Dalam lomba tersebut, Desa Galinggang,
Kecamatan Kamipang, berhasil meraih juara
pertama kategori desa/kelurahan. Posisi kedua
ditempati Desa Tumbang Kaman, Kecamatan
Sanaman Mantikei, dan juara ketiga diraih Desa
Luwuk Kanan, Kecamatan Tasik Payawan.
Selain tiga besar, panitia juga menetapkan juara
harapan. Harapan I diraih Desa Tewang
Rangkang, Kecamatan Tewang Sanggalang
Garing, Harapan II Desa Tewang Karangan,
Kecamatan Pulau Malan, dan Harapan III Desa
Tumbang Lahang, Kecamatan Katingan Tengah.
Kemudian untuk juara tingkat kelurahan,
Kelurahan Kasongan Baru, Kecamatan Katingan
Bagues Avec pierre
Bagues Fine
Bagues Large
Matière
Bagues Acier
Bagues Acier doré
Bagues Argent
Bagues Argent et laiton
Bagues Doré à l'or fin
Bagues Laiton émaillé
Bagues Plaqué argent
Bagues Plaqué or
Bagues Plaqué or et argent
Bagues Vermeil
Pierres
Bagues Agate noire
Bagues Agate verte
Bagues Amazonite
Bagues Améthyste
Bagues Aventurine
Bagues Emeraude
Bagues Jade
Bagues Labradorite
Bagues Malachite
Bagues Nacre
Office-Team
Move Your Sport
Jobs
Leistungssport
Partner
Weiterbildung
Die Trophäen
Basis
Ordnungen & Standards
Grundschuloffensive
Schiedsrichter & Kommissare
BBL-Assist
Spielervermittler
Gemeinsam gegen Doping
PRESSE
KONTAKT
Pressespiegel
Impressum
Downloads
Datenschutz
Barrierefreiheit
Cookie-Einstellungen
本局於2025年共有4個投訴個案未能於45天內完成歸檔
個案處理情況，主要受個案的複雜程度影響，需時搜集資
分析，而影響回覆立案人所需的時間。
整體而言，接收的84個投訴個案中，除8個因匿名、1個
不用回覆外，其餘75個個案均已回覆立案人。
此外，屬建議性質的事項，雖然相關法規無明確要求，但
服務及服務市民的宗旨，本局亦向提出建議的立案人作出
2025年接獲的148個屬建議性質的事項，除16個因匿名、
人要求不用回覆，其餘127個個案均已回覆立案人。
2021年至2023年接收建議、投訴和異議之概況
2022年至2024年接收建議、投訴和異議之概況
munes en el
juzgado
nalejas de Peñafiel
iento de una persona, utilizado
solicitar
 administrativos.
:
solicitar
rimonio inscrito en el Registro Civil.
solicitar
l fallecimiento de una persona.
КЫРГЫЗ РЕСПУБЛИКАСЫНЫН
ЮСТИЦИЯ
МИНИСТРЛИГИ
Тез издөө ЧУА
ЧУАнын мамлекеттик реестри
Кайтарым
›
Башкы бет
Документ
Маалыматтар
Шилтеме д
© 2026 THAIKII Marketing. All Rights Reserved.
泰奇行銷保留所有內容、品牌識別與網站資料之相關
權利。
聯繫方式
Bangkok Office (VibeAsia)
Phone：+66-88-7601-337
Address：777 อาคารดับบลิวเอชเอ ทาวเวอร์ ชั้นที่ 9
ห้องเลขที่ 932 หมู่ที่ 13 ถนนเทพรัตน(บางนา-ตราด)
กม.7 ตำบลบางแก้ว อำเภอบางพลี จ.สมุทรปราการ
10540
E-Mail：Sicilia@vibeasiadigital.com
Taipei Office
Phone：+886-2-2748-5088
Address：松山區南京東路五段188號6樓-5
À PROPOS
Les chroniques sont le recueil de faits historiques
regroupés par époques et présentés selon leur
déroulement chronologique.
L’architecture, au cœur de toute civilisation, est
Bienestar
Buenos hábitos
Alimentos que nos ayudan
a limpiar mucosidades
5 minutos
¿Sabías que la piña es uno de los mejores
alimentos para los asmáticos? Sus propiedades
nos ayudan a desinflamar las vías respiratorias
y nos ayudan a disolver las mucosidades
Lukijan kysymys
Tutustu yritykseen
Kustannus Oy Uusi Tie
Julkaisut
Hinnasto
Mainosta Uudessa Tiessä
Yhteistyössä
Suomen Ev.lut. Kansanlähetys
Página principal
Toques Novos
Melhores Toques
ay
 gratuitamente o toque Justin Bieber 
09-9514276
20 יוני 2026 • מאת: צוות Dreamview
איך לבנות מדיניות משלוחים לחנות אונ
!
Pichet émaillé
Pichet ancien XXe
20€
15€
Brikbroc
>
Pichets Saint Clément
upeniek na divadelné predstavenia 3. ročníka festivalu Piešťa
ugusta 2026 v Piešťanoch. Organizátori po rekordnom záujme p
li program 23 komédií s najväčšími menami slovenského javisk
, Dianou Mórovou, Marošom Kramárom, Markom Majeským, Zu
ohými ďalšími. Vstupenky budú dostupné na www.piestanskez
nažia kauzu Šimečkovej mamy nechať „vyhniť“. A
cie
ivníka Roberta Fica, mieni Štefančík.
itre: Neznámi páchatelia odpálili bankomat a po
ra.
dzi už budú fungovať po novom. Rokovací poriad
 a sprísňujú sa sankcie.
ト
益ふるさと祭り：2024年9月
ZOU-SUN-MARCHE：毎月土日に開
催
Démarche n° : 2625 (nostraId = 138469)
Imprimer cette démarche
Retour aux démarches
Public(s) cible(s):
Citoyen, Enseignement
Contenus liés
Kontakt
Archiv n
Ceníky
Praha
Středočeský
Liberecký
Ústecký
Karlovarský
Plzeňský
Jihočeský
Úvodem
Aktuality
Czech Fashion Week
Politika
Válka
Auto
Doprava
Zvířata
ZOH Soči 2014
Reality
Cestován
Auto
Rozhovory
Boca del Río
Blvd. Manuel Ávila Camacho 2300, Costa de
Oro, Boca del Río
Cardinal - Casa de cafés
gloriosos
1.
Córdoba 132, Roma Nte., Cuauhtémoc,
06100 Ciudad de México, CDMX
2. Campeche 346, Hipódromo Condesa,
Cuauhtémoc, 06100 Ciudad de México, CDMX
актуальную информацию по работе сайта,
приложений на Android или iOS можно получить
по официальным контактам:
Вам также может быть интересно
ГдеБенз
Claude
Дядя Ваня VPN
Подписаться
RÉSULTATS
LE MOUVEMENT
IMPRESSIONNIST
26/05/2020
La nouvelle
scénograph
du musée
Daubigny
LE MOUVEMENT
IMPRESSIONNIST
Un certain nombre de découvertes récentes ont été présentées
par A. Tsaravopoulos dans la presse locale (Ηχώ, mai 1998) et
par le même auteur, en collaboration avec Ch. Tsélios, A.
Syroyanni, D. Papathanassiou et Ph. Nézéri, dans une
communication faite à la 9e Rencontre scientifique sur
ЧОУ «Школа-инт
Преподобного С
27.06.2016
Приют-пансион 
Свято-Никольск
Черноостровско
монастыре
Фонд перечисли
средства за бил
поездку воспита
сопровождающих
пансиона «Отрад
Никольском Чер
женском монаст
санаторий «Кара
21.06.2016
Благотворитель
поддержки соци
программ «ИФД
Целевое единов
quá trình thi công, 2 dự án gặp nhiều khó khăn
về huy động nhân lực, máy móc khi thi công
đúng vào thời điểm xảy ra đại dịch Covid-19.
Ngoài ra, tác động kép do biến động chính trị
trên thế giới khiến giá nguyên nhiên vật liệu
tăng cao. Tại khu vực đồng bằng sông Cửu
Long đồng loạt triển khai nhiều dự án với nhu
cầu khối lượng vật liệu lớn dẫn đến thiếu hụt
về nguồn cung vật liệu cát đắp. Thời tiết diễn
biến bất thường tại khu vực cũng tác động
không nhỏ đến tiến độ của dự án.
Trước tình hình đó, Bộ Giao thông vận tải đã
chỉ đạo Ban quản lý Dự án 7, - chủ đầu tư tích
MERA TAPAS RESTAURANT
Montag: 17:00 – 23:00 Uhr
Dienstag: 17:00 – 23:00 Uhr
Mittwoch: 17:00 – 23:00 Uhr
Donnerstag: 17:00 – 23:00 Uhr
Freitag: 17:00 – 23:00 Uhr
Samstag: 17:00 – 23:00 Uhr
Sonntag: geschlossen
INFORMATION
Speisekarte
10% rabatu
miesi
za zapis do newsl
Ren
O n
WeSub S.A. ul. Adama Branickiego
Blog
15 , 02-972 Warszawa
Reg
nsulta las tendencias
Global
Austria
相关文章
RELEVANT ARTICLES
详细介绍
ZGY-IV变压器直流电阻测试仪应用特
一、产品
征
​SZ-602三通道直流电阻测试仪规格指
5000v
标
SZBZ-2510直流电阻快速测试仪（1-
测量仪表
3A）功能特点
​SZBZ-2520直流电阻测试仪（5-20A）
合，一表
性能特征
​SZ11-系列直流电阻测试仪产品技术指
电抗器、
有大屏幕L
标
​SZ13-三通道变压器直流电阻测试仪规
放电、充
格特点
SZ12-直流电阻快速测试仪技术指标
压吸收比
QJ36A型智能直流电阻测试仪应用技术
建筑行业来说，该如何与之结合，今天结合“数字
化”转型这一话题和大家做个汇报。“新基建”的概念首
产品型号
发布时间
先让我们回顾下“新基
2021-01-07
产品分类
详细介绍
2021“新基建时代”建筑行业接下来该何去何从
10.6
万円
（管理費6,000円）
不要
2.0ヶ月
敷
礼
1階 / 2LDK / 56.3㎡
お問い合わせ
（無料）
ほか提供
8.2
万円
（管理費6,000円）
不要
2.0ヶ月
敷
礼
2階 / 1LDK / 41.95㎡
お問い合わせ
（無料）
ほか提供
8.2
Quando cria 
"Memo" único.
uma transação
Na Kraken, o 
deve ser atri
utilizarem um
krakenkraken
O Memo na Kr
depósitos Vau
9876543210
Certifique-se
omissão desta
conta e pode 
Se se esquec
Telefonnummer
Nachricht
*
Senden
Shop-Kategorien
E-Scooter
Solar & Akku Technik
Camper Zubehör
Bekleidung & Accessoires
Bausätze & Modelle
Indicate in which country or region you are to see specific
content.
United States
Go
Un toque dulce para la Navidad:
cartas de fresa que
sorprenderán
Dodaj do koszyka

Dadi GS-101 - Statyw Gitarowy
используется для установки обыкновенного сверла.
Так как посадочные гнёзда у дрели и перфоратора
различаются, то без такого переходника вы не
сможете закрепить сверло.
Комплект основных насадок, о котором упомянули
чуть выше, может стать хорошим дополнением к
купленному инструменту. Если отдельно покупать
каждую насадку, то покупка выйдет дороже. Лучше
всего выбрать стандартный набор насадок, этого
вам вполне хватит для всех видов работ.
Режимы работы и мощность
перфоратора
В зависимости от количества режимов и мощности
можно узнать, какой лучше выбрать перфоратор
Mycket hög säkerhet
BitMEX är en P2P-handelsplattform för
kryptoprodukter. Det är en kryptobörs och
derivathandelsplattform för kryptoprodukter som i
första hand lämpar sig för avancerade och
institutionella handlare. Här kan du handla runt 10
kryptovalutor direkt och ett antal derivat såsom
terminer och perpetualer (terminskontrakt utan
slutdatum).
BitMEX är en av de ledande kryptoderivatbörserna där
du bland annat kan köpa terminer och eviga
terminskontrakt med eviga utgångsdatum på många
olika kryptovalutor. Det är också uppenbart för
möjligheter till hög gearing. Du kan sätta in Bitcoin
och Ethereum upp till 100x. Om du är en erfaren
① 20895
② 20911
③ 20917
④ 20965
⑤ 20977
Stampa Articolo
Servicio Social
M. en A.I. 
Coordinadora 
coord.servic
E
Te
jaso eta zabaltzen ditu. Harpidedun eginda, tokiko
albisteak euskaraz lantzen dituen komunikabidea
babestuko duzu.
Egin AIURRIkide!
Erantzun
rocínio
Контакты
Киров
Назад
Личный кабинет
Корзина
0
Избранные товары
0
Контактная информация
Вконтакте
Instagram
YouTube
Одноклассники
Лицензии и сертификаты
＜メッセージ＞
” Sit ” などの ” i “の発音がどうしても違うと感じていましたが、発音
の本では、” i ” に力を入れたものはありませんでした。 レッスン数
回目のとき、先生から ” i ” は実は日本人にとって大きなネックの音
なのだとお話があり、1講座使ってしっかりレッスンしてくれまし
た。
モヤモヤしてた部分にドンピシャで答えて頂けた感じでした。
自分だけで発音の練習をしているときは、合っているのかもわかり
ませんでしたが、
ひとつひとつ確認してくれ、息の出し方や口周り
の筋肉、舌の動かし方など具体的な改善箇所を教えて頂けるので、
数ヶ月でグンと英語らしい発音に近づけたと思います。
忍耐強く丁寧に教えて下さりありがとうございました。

#### What to produce
Copy out the lines starting at the one containing "och Ethereum upp" and ending with the last line of the entries. Include nothing else.

#### Response
och Ethereum upp till 100x. Om du är en erfaren
① 20895
② 20911
③ 20917
④ 20965
⑤ 20977
Stampa Articolo
Servicio Social
M. en A.I. 
Coordinadora 
coord.servic
E
Te
jaso eta zabaltzen ditu. Harpidedun eginda, tokiko
albisteak euskaraz lantzen dituen komunikabidea
babestuko duzu.
Egin AIURRIkide!
Erantzun
rocínio
Контакты
Киров
Назад
Личный кабинет
Корзина
0
Избранные товары
0
Контактная информация
Вконтакте
Instagram
YouTube
Одноклассники
Лицензии и сертификаты
＜メッセージ＞
” Sit ” などの ” i “の発音がどうしても違うと感じていましたが、発音
の本では、” i ” に力を入れたものはありませんでした。 レッスン数
回目のとき、先生から ” i ” は実は日本人にとって大きなネックの音
なのだとお話があり、1講座使ってしっかりレッスンしてくれまし
た。
モヤモヤしてた部分にドンピシャで答えて頂けた感じでした。
自分だけで発音の練習をしているときは、合っているのかもわかり
ませんでしたが、
ひとつひとつ確認してくれ、息の出し方や口周り
の筋肉、舌の動かし方など具体的な改善箇所を教えて頂けるので、
数ヶ月でグンと英語らしい発音に近づけたと思います。
忍耐強く丁寧に教えて下さりありがとうございました。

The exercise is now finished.